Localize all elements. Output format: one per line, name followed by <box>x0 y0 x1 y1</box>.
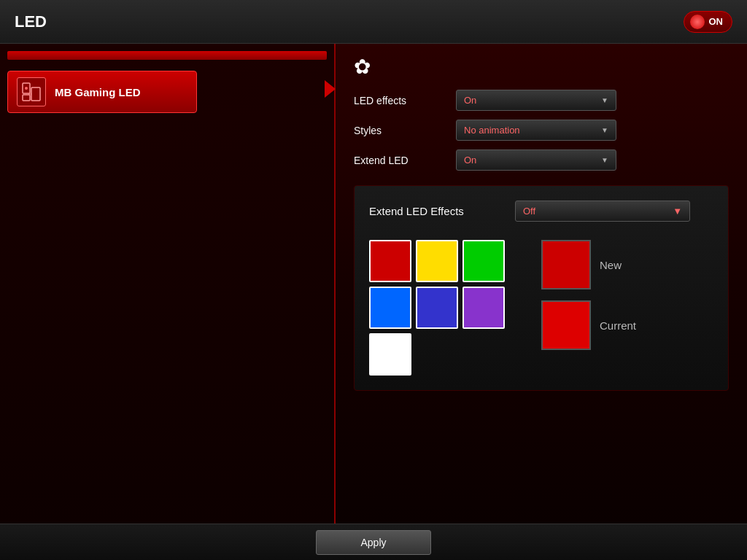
extend-led-value: On <box>464 155 476 166</box>
styles-row: Styles No animation ▼ <box>354 120 729 141</box>
extend-led-effects-label: Extend LED Effects <box>369 205 515 217</box>
extend-led-effects-select[interactable]: Off ▼ <box>515 201 690 222</box>
chevron-down-icon: ▼ <box>601 126 608 134</box>
styles-value: No animation <box>464 125 520 136</box>
color-preview-area: New Current <box>541 240 636 376</box>
new-color-label: New <box>600 259 622 271</box>
led-effects-select[interactable]: On ▼ <box>456 90 616 111</box>
toggle-circle-icon <box>690 15 705 29</box>
main-content: MB Gaming LED ✿ LED effects On ▼ Styles … <box>0 44 747 524</box>
extend-led-panel: Extend LED Effects Off ▼ <box>354 185 729 391</box>
led-effects-value: On <box>464 95 476 106</box>
extend-effects-row: Extend LED Effects Off ▼ <box>369 201 713 222</box>
sidebar: MB Gaming LED <box>0 44 336 524</box>
right-panel: ✿ LED effects On ▼ Styles No animation ▼… <box>336 44 747 524</box>
page-title: LED <box>15 12 47 31</box>
chevron-down-icon: ▼ <box>601 96 608 104</box>
color-grid <box>369 240 505 376</box>
color-area: New Current <box>369 240 713 376</box>
power-toggle-button[interactable]: ON <box>684 11 733 33</box>
sidebar-header-bar <box>7 51 327 60</box>
color-swatch-green[interactable] <box>462 240 505 282</box>
color-swatch-empty-1 <box>416 333 458 376</box>
current-color-label: Current <box>600 319 636 332</box>
svg-rect-2 <box>31 88 40 101</box>
color-swatch-purple[interactable] <box>462 287 505 329</box>
apply-button[interactable]: Apply <box>316 530 430 555</box>
chevron-down-icon: ▼ <box>673 206 682 217</box>
led-effects-row: LED effects On ▼ <box>354 90 729 111</box>
chevron-down-icon: ▼ <box>601 156 608 164</box>
color-swatch-yellow[interactable] <box>416 240 458 282</box>
extend-led-row: Extend LED On ▼ <box>354 149 729 171</box>
extend-led-select[interactable]: On ▼ <box>456 149 616 171</box>
color-swatch-blue[interactable] <box>369 287 411 329</box>
sidebar-item-mb-gaming-led[interactable]: MB Gaming LED <box>7 71 197 113</box>
styles-select[interactable]: No animation ▼ <box>456 120 616 141</box>
toggle-label: ON <box>709 16 724 27</box>
color-swatch-red[interactable] <box>369 240 411 282</box>
new-color-row: New <box>541 240 636 289</box>
sidebar-item-label: MB Gaming LED <box>55 86 141 98</box>
current-color-row: Current <box>541 300 636 350</box>
new-color-preview <box>541 240 591 289</box>
mb-gaming-led-icon <box>17 77 46 106</box>
led-effects-label: LED effects <box>354 95 456 106</box>
color-swatch-indigo[interactable] <box>416 287 458 329</box>
current-color-preview <box>541 300 591 350</box>
gear-area: ✿ <box>354 55 729 79</box>
header: LED ON <box>0 0 747 44</box>
extend-led-effects-value: Off <box>523 206 535 217</box>
svg-rect-1 <box>23 95 30 101</box>
svg-point-3 <box>25 87 28 90</box>
color-swatch-white[interactable] <box>369 333 411 376</box>
styles-label: Styles <box>354 125 456 136</box>
extend-led-label: Extend LED <box>354 155 456 166</box>
footer: Apply <box>0 524 747 560</box>
settings-area: LED effects On ▼ Styles No animation ▼ E… <box>354 90 729 171</box>
color-swatch-empty-2 <box>462 333 505 376</box>
gear-icon: ✿ <box>354 55 371 79</box>
arrow-indicator <box>325 80 336 98</box>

= = = = =

Every line above should be reproduced exactly, please, with no pictures included.

Localize all elements. Output format: one per line, name followed by <box>x0 y0 x1 y1</box>.
extend-led-value: On <box>464 155 476 166</box>
styles-row: Styles No animation ▼ <box>354 120 729 141</box>
extend-led-effects-label: Extend LED Effects <box>369 205 515 217</box>
extend-led-effects-select[interactable]: Off ▼ <box>515 201 690 222</box>
chevron-down-icon: ▼ <box>601 126 608 134</box>
styles-value: No animation <box>464 125 520 136</box>
color-preview-area: New Current <box>541 240 636 376</box>
new-color-label: New <box>600 259 622 271</box>
led-effects-select[interactable]: On ▼ <box>456 90 616 111</box>
toggle-circle-icon <box>690 15 705 29</box>
main-content: MB Gaming LED ✿ LED effects On ▼ Styles … <box>0 44 747 524</box>
extend-led-panel: Extend LED Effects Off ▼ <box>354 185 729 391</box>
led-effects-value: On <box>464 95 476 106</box>
extend-effects-row: Extend LED Effects Off ▼ <box>369 201 713 222</box>
sidebar: MB Gaming LED <box>0 44 336 524</box>
right-panel: ✿ LED effects On ▼ Styles No animation ▼… <box>336 44 747 524</box>
page-title: LED <box>15 12 47 31</box>
chevron-down-icon: ▼ <box>601 96 608 104</box>
color-grid <box>369 240 505 376</box>
color-area: New Current <box>369 240 713 376</box>
power-toggle-button[interactable]: ON <box>684 11 733 33</box>
sidebar-header-bar <box>7 51 327 60</box>
color-swatch-green[interactable] <box>462 240 505 282</box>
color-swatch-empty-1 <box>416 333 458 376</box>
current-color-label: Current <box>600 319 636 332</box>
svg-rect-2 <box>31 88 40 101</box>
color-swatch-purple[interactable] <box>462 287 505 329</box>
apply-button[interactable]: Apply <box>316 530 430 555</box>
chevron-down-icon: ▼ <box>673 206 682 217</box>
led-effects-row: LED effects On ▼ <box>354 90 729 111</box>
chevron-down-icon: ▼ <box>601 156 608 164</box>
color-swatch-yellow[interactable] <box>416 240 458 282</box>
extend-led-row: Extend LED On ▼ <box>354 149 729 171</box>
extend-led-select[interactable]: On ▼ <box>456 149 616 171</box>
color-swatch-blue[interactable] <box>369 287 411 329</box>
sidebar-item-mb-gaming-led[interactable]: MB Gaming LED <box>7 71 197 113</box>
styles-select[interactable]: No animation ▼ <box>456 120 616 141</box>
toggle-label: ON <box>709 16 724 27</box>
color-swatch-red[interactable] <box>369 240 411 282</box>
new-color-row: New <box>541 240 636 289</box>
sidebar-item-label: MB Gaming LED <box>55 86 141 98</box>
current-color-row: Current <box>541 300 636 350</box>
new-color-preview <box>541 240 591 289</box>
mb-gaming-led-icon <box>17 77 46 106</box>
led-effects-label: LED effects <box>354 95 456 106</box>
color-swatch-indigo[interactable] <box>416 287 458 329</box>
current-color-preview <box>541 300 591 350</box>
gear-area: ✿ <box>354 55 729 79</box>
header: LED ON <box>0 0 747 44</box>
extend-led-effects-value: Off <box>523 206 535 217</box>
svg-rect-1 <box>23 95 30 101</box>
svg-point-3 <box>25 87 28 90</box>
color-swatch-white[interactable] <box>369 333 411 376</box>
styles-label: Styles <box>354 125 456 136</box>
extend-led-label: Extend LED <box>354 155 456 166</box>
footer: Apply <box>0 524 747 560</box>
settings-area: LED effects On ▼ Styles No animation ▼ E… <box>354 90 729 171</box>
color-swatch-empty-2 <box>462 333 505 376</box>
gear-icon: ✿ <box>354 55 371 79</box>
arrow-indicator <box>325 80 336 98</box>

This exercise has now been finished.